DUNKLEY MP Peta Murphy has described Australians as “the biggest losers in the world” when it comes to gambling.
Murphy’s comment was made after the tabling in federal parliament of a report into online gambling and its harmful effects.
“We have a culture where sport and gambling are intrinsically linked. These behaviours are causing increasingly widespread and serious harm to individuals, families, and communities,” Murphy, who chaired the House of Representatives Standing Committee on Social Policy and Legal Affairs, said.
The committee’s report makes 31 recommendations to reduce harm to Australians caused by online gambling.
The recommendations include the federal government developing and implementing a national strategy on online gambling harm reduction, supported by national regulation; an online gambling ombudsman; a harm reduction levy on online wagering service providers (WSPs); a public education campaign; more independent research; and improved data collection.
“Gambling advertising and simulated gambling through video games, is grooming children and young people to gamble and encourages riskier behaviour,” Murphy said.
“The torrent of advertising is inescapable. It is manipulating an impressionable and vulnerable audience to gamble online.”
Murphy said the committee recommended implementing a phased, comprehensive ban on online gambling advertising within three years.
The lead-in time would give major sports and broadcasters “time to find alternative advertisers and sponsors, while preventing another generation from experiencing escalating gambling harm”.
“The committee has also recommended stronger consumer protections for licenced online gambling, including a requirement for WSPs to verify their customer’s identity before accepting bets from them, a ban on inducements and a legislated duty of care.
“We have also called for a crackdown on illegal gambling websites.”
Murphy said appropriately targeted support services had been overwhelmed.
“We have recommended a range of measures to improve the availability and adequacy of the support and treatment available to those experiencing gambling harm, and to reduce stigma which is currently preventing many from seeking help.”

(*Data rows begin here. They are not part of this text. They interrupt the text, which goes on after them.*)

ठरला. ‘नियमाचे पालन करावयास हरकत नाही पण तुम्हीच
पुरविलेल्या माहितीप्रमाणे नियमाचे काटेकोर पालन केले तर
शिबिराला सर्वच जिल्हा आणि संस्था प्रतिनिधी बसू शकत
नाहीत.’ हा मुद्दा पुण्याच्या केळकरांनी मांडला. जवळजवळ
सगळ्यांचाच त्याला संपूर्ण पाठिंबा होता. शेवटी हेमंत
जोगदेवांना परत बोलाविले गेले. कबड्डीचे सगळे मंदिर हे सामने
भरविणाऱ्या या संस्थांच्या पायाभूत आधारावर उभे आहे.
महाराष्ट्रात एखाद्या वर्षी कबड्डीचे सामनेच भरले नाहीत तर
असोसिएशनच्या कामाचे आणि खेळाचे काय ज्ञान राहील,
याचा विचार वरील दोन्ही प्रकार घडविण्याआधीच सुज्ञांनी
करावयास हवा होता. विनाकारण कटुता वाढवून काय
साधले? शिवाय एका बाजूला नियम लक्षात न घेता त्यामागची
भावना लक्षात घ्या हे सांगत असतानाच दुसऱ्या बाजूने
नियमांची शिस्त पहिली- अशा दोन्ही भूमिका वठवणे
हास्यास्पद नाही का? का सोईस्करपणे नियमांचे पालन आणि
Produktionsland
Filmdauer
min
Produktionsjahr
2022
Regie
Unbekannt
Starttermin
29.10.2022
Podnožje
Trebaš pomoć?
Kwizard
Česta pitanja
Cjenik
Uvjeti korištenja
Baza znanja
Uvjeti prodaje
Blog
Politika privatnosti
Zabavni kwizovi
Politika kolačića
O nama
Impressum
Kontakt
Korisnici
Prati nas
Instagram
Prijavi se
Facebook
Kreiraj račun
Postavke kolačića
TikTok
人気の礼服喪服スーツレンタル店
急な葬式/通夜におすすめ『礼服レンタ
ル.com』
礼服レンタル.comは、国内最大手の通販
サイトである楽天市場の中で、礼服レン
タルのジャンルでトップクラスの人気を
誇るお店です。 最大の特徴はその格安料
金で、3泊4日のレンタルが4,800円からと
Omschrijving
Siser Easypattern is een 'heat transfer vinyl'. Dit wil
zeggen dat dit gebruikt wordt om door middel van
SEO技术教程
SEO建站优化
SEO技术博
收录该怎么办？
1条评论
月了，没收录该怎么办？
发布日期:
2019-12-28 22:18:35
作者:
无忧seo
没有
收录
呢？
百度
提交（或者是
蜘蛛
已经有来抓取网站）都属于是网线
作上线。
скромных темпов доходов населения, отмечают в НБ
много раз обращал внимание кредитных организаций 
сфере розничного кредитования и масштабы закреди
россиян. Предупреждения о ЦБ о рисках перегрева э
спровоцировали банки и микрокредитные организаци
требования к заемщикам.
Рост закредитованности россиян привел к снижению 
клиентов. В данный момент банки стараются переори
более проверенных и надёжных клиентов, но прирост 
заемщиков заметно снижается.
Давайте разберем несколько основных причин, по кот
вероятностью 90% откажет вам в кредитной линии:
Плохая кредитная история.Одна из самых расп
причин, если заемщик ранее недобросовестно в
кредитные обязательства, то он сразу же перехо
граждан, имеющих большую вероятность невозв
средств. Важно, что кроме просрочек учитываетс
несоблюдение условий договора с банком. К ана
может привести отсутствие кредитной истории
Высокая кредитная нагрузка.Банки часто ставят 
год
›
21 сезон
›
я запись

She said the committee supported the government’s proposed changes to the classification system to reduce the risk of harm from social casinos and loot box features in interactive games.
“We have recommended the classification scheme be consistently applied across online app stores, that a simulated gambling warning label be developed, that minimum consumer protections be applied to games and better education for young people, parents, caregivers and teachers about simulated gambling.”
If anyone needs support they can call the Gambling Help on 1800 858 858, Lifeline 131 114 or Beyondblue, 1300 224 636.